In any case, whatever one thinks of the outcomes, the strategy is the result of a reasonably transparent process, including the establishment of an independent panel led by Greg Combet, the architect of the Gillard government’s emissions reduction plan, and public consultation. The targets fall within the bounds recommended by the Panel.
So, where are the emissions savings going to come from? Figure 2 shows the breakdown of Victoria’s emissions in 2019:
Figure 2 emissions by sector
Unsurprisingly, given Victoria’s reliance on brown coal for energy generation, energy is the largest component of the emissions. This is also the area in which most progress has been made on the emissions front, with the government progressively taking effective control of the electricity sector through its renewable energy auctions, its sponsoring of the Big Battery at Geelong, subsidies for distributed energy resources and tightening its grip on the transmission investment process.
The government’s white-anting of natural gas continues, with a promise to help homes and businesses to fuel-switch to electricity. If this takes off, it will start the clock ticking on the gas distributors’ efforts to set themselves up as future hydrogen carriers before their assets are stranded by the move away from natural gas. It follows on from the existing position of blocking new gas whether by local development or import.
The next largest is transport, which is also the most material sector whose emissions are growing. Unsurprisingly, this is an area of focus in the strategy, which is accompanied by a zero emissions vehicle roadmap. Conscious of the negative reaction from the industry to its proposed road user charge for EVs, Victoria is sweetening the deal by offering a $3,000 discount to the purchase price of EVs. This is accompanied by money for charging stations, electric buses and a promise to upgrade the government fleet to zero emissions vehicles. Whether this will all be enough to reach the target of 50 per cent of new light vehicle sales being zero emissions by 2030 remains to be seen. The Nissan LEAF, one of the first fully electric models to be developed retails for around $53,000 on road, while its closest combustion engine equivalent, the Juke is around $30,000.
Next largest is agriculture. This politically sensitive industry is more likely to get some money thrown at it to reduce emissions than to be put under pressure to do the heavy lifting itself. Grants for developing and implementing farm climate action plans, a farming innovation centre that aims to have the world’s first net zero dairy farm by 2026, money for tree planting and energy efficiency on farms are the main policy announcements.

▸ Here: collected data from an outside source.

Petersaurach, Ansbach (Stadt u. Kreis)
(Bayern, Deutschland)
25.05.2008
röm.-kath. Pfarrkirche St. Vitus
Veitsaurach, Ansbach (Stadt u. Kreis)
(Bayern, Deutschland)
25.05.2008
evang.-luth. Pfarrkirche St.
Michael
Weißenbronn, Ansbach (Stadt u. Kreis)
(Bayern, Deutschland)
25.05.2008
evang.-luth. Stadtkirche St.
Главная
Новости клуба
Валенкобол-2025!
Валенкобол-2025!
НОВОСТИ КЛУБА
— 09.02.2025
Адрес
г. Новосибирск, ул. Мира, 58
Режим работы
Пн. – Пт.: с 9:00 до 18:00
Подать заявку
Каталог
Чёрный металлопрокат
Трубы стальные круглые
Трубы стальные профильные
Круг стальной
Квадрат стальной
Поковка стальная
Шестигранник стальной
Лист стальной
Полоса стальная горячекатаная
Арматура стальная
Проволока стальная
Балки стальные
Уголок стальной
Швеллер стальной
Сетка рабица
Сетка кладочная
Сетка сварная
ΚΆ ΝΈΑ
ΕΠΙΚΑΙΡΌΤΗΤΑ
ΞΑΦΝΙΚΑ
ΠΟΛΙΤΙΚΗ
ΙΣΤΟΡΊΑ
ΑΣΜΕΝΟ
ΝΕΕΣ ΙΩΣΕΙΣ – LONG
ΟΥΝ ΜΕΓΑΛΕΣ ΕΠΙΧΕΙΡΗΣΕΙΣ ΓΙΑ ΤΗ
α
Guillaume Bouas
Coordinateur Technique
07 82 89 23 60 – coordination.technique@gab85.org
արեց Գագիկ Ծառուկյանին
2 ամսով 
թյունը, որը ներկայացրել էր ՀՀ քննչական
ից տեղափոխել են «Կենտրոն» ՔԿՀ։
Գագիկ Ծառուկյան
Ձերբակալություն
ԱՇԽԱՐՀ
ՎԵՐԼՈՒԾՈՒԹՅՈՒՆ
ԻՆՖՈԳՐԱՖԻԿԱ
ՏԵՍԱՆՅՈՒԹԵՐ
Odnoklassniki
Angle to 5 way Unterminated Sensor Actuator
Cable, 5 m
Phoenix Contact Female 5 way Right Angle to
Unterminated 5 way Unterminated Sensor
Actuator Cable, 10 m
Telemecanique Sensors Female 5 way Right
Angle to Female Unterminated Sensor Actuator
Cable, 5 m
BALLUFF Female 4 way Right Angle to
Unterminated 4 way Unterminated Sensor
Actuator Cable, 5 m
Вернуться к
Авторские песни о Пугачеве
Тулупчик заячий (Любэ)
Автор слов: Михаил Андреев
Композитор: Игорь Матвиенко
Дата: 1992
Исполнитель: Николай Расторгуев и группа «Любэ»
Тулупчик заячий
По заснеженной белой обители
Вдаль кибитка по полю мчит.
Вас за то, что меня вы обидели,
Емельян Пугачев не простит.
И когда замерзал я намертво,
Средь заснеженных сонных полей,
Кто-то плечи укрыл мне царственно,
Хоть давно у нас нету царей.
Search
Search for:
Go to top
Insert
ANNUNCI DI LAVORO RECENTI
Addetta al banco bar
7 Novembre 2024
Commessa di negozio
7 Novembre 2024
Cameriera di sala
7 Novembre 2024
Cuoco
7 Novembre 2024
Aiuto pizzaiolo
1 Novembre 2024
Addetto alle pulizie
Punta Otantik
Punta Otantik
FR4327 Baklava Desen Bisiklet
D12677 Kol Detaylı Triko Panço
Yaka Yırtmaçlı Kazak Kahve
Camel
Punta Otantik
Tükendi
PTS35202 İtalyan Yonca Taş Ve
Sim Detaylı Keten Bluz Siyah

There are a range of other initiatives. Taken in the round, the strategy is the expected mix of government largesse, micromanagement and virtue-signalling. If that seems like a fairly negative assessment, it must also be recognised as the inevitable result of state governments like Victoria finding ways to fill the climate policy vacuum created by the Coalition Federal Government. This is what you get when you don’t have an economically rational, whole-of-economy carbon policy framework.